Given data:

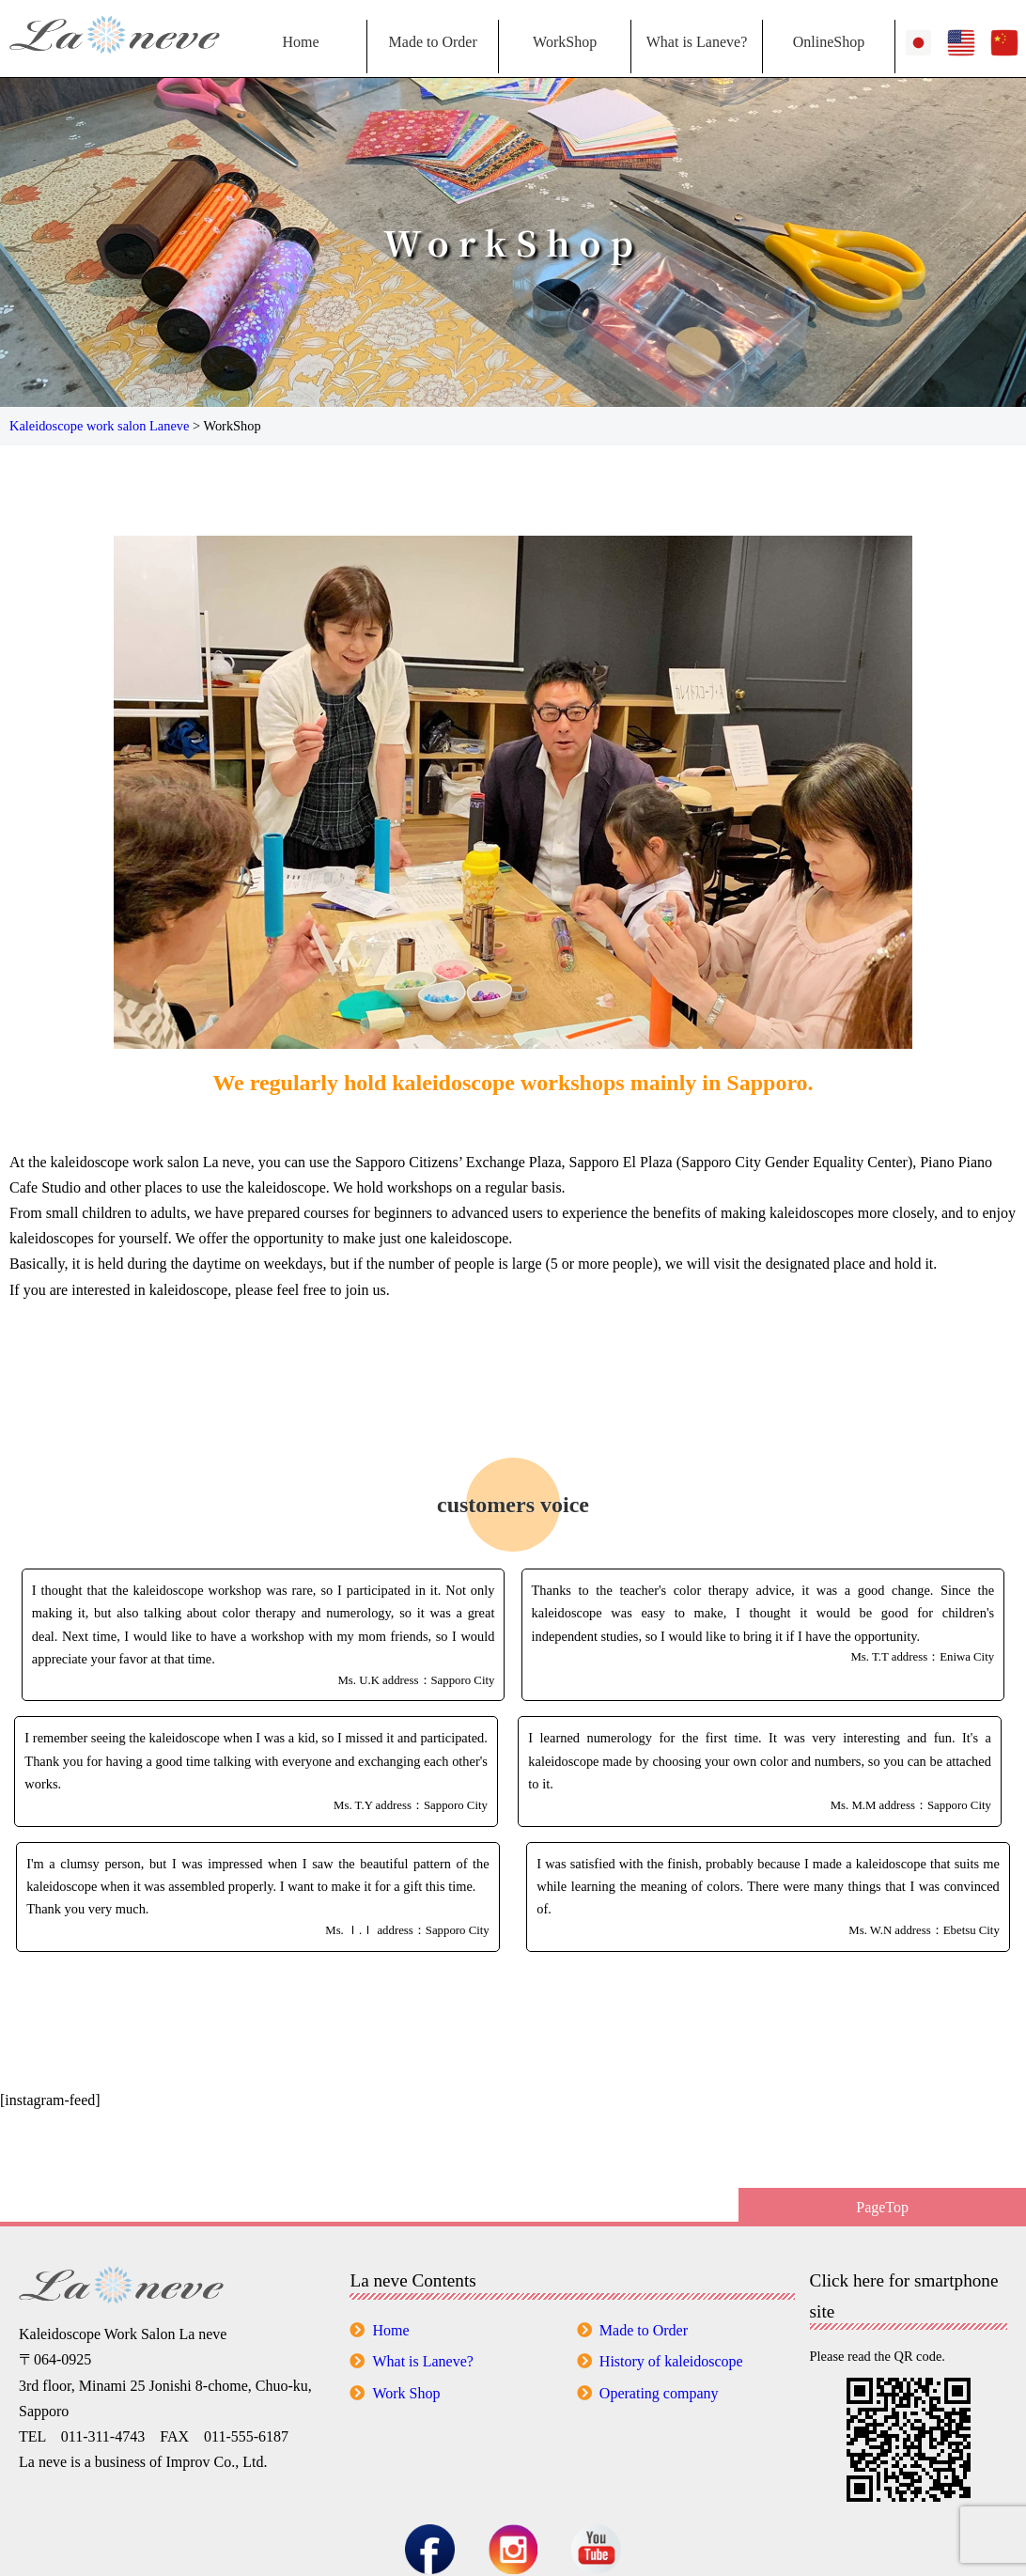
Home (300, 42)
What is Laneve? (697, 42)
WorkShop (565, 42)
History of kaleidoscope (671, 2361)
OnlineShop (828, 42)
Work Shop (406, 2393)
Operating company (659, 2393)
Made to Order (433, 42)
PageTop (882, 2207)
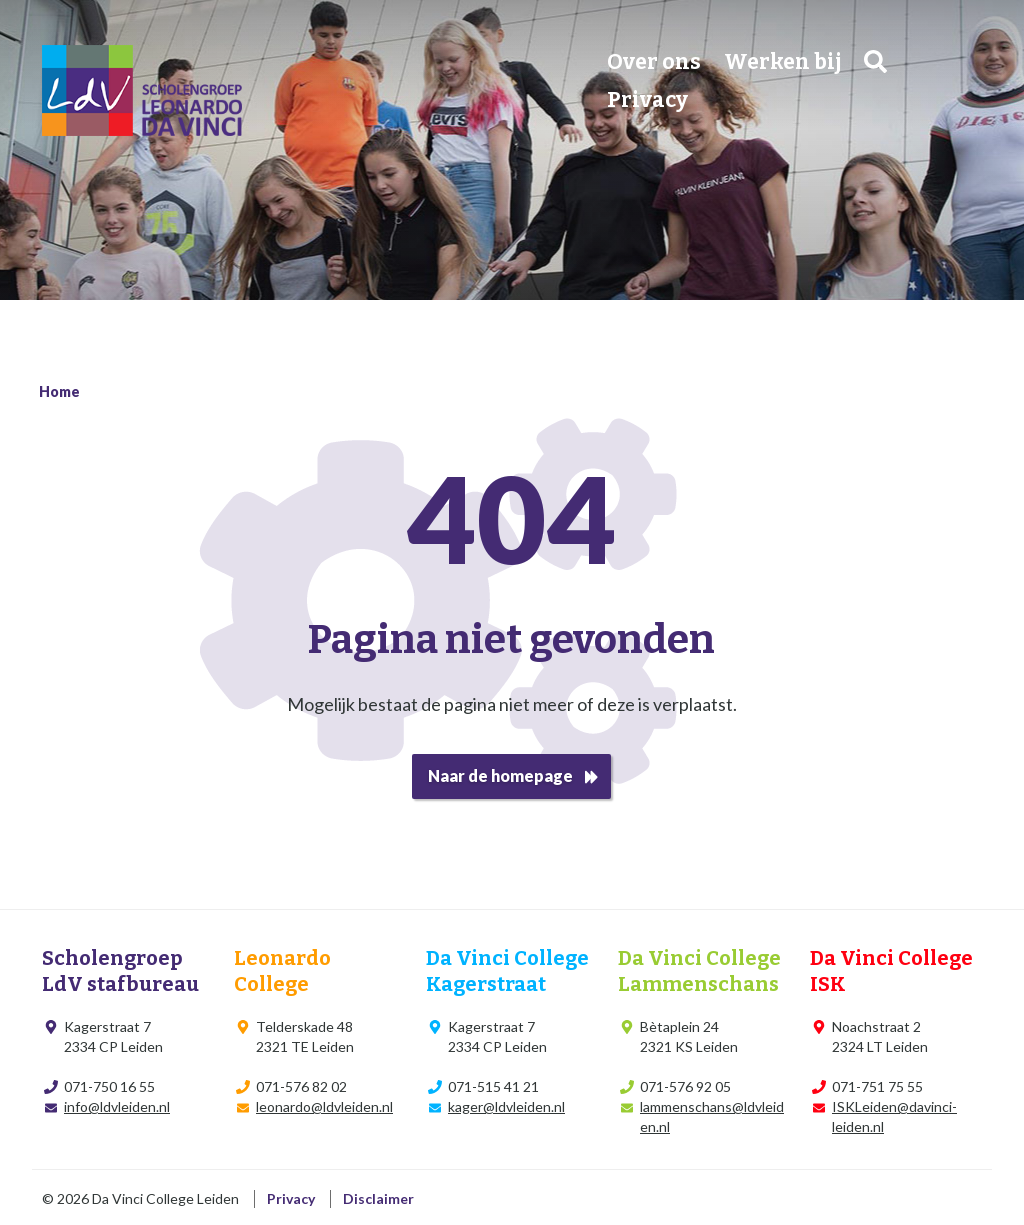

Your goal: Would you give the data above again word for word, minus the pictures?

Written response:
Home (300, 42)
What is Laneve? (697, 42)
WorkShop (565, 42)
History of kaleidoscope (671, 2361)
OnlineShop (828, 42)
Work Shop (406, 2393)
Operating company (659, 2393)
Made to Order (433, 42)
PageTop (882, 2207)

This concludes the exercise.